After studying with Kazuo Ohno and Tatsumi Hijikata in Japan and Manja Chmiel in Germany, Eiko & Koma created 46 interdisciplinary performance works, two career exhibitions, and numerous media works. Always performing their own choreography, Eiko & Koma usually designed and handcrafted all aspects of their works including sets, costumes, texts, and sound. They presented their works in theaters, universities, museums, galleries, and outdoor sites.

Eiko’s solo project began with a 12-hour performance of A Body in a Station at the Philadelphia Amtrak station. Since then, Eiko has performed variations of the project at over 40 sites. She also collaborates with photographer and historian William Johnston, visiting post-nuclear-meltdown Fukushima several times to create photo exhibitions and video installations, which have been presented in many cities. In the spring of 2016, she was the subject of the 10th annual Danspace Platform, entitled A Body in Places, a month-long curated program that included daily solos, weekly installations, a film series, a book club, discussions, group solo shows, Talking Duets. and a 24-hour photo exhibition of A Body in Fukushima. In November 2017, she performed with seven-hour-long video distillations of William Johnston’s photographs taken in Fukushima at the Metropolitan Museum of Art, the Cloisters, and the Met Breuer. She was a think tank fellow at Wesleyan University’s College of Environment in 2017-2018.


Eiko Otake performing in Valparaiso, Chile
(photo: William Johnston)

Eiko Otake performing in Hong Kong
(photo: CPAK Studio)


Do you have a current or planned project whose progress is affected by the pandemic?

My spring/summer was densely scheduled with performances and creative residencies. All were cancelled or postponed. I rehearsed until March 12 for a performance scheduled on March 24. That was supposed to be the first public event of my three-year artist residency at the Brooklyn Botanical Garden. Though I spent a long time thinking about possibilities with plants and botanists, now I do not know if the idea will be revived in the future. My July performance in Greenwood Cemetery in Brooklyn is also postponed. Even when it becomes possible to do so, performing in a graveyard will evoke serious associations to the victims of this pandemic, which will require careful and thoughtful planning.
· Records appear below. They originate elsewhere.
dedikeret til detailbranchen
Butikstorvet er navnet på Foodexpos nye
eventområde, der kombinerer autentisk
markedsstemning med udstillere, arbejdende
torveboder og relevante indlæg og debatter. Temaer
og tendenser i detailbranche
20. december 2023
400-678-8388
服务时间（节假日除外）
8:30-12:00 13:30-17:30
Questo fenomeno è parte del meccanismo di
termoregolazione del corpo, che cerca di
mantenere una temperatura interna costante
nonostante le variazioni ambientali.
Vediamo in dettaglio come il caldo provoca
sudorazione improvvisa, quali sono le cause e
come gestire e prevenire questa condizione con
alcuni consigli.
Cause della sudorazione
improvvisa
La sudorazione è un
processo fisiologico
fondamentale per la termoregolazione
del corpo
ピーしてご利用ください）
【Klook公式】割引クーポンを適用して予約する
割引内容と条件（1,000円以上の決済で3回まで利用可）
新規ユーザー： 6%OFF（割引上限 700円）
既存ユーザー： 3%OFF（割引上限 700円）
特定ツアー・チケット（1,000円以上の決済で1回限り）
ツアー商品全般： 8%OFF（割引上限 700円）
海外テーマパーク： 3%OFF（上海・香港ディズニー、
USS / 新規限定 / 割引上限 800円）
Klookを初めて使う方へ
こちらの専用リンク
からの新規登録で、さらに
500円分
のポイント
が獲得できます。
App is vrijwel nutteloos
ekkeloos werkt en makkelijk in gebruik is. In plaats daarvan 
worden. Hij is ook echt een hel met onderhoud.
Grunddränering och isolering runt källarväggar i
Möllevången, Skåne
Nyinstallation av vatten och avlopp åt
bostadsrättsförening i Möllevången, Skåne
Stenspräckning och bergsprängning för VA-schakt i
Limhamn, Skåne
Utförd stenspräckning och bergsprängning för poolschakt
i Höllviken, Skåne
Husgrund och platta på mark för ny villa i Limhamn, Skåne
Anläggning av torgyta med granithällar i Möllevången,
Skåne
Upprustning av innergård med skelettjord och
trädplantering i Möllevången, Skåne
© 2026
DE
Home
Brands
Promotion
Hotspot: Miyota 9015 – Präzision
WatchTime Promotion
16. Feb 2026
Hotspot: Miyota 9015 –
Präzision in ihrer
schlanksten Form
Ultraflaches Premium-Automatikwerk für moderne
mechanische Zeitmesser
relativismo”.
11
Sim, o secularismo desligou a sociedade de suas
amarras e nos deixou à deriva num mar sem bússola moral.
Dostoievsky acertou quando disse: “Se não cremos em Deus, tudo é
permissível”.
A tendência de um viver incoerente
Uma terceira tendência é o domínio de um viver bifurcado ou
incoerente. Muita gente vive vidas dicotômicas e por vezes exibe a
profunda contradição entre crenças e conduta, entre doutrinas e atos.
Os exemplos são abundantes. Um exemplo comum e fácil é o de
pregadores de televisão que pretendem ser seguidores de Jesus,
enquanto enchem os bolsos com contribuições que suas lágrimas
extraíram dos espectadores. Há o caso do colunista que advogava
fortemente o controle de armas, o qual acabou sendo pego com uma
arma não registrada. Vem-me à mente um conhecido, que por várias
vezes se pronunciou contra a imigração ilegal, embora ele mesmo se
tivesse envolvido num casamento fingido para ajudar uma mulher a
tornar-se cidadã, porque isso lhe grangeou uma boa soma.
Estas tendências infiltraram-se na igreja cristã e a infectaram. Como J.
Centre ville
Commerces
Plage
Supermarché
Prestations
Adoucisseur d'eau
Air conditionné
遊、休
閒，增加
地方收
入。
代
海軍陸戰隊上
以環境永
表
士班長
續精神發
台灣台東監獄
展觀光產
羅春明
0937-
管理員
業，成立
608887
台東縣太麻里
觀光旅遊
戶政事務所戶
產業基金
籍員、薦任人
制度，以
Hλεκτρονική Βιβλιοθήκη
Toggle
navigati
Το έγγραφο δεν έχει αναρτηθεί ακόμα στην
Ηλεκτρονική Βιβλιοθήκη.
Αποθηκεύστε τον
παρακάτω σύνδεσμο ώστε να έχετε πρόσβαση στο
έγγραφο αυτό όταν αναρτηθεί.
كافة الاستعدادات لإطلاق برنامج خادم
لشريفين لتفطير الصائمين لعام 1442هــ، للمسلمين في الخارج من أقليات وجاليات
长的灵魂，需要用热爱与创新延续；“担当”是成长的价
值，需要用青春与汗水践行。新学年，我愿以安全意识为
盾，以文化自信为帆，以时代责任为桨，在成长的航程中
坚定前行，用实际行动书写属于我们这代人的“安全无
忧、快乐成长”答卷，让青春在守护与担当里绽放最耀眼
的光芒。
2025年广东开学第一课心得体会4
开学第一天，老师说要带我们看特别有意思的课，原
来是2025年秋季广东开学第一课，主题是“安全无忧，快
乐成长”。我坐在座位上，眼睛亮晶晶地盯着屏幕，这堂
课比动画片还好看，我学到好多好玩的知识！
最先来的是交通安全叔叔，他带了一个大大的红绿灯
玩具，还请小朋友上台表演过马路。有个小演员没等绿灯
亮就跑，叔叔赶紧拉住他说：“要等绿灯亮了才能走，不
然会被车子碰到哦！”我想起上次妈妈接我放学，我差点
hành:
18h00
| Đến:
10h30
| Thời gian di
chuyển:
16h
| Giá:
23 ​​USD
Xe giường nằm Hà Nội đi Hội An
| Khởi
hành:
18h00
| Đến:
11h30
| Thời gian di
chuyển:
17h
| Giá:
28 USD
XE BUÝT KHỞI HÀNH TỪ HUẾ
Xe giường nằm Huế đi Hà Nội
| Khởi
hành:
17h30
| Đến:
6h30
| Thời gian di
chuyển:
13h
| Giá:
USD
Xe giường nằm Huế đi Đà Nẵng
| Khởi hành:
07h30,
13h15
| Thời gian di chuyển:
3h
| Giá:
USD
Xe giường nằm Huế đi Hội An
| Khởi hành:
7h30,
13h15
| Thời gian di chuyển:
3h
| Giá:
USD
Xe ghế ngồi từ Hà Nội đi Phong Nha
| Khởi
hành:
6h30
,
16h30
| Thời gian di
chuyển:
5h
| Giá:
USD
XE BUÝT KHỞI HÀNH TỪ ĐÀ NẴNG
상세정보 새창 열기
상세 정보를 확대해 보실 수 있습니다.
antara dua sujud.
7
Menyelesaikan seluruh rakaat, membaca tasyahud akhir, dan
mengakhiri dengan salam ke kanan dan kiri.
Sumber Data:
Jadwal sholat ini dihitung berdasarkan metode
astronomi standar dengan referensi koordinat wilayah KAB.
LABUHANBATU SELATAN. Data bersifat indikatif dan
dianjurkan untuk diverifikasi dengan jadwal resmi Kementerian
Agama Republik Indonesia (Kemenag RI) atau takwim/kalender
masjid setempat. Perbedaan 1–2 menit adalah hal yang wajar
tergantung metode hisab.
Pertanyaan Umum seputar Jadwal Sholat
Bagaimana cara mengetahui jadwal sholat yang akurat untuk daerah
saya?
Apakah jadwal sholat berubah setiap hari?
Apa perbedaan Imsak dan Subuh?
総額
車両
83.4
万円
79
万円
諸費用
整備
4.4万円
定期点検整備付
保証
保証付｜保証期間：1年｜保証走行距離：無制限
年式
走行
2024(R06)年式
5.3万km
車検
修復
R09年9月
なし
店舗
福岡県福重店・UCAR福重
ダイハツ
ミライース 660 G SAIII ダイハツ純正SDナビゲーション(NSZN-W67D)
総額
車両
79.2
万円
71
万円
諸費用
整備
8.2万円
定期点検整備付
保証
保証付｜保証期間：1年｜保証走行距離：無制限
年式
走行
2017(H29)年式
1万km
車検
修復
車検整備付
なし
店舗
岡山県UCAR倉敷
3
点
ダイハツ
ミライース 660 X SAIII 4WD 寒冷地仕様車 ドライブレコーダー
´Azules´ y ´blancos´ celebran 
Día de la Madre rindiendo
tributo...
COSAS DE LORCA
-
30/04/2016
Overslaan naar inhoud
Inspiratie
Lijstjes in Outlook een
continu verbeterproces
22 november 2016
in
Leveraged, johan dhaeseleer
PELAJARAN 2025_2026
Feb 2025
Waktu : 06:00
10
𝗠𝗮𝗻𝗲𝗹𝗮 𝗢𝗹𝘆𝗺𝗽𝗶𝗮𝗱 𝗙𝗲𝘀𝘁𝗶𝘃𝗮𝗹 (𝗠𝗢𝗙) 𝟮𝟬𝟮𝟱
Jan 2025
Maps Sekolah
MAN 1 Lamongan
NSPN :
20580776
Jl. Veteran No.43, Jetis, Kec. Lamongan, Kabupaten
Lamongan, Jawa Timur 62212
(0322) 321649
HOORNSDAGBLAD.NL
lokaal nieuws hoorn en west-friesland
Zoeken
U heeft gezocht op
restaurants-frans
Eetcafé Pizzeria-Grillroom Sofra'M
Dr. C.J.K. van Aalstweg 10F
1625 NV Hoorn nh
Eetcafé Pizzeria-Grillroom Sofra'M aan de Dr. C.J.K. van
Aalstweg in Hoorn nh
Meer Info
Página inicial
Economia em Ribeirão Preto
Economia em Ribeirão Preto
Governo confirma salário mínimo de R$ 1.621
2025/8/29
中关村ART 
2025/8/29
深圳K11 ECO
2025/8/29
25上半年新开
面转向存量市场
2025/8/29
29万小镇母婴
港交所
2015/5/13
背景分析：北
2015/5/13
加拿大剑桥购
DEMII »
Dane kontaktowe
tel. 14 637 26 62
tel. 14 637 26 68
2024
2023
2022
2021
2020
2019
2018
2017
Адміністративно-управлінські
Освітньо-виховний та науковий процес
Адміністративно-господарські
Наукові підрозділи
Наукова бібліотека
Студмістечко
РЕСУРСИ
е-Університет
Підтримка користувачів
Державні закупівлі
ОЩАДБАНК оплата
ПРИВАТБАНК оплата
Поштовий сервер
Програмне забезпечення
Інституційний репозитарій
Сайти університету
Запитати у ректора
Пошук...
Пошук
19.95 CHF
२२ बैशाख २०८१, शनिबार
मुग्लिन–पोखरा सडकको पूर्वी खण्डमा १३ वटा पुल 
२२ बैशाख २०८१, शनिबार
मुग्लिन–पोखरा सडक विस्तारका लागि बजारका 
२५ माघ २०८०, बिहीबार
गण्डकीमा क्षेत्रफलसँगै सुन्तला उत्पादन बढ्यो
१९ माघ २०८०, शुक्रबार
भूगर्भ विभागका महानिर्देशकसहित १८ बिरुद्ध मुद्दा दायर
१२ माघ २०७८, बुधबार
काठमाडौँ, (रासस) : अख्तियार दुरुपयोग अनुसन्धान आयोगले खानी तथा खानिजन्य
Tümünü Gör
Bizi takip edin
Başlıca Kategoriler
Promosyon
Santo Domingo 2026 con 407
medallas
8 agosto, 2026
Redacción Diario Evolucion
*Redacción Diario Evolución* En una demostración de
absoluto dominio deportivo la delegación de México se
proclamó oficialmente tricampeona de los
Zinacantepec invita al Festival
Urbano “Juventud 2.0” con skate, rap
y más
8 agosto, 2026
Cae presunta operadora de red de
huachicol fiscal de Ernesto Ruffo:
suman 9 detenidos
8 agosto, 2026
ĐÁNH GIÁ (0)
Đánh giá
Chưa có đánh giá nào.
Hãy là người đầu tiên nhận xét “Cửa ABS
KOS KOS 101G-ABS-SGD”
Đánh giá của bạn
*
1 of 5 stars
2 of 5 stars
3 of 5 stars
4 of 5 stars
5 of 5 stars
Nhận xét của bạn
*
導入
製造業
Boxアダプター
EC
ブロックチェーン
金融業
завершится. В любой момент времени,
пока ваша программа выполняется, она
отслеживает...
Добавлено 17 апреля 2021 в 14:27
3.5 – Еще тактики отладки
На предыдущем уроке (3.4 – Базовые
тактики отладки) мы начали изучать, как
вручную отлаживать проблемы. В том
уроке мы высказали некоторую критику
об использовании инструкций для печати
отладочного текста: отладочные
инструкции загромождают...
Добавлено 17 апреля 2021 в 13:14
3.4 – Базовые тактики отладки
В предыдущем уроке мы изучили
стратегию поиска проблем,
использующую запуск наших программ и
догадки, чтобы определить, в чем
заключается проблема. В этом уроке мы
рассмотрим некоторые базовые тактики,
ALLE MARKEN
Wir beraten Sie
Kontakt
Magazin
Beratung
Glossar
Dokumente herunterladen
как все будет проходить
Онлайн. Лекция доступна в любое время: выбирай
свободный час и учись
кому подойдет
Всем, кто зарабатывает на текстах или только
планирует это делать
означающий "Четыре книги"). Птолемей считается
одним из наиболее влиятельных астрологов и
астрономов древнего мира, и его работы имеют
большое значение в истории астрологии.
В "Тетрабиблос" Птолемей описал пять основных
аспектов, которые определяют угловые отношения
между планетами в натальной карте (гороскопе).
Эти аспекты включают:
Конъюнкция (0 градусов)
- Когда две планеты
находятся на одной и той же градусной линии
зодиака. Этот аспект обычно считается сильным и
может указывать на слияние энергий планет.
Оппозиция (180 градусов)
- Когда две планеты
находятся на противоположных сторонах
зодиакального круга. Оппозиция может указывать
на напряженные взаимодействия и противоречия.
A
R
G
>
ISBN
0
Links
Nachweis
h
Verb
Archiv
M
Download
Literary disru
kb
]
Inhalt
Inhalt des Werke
My fall tours of The Duet Project are also postponed. This will oblige me to change how I prepare towards my New York season in the spring of 2021. I had originally counted on these tours and residencies to further develop and experiment on the project. My collaborators live in different states (one in China), and I am now in Japan without knowing when I can return to New York. It is hard to plan rendezvous so I now spend time recalling past encounters.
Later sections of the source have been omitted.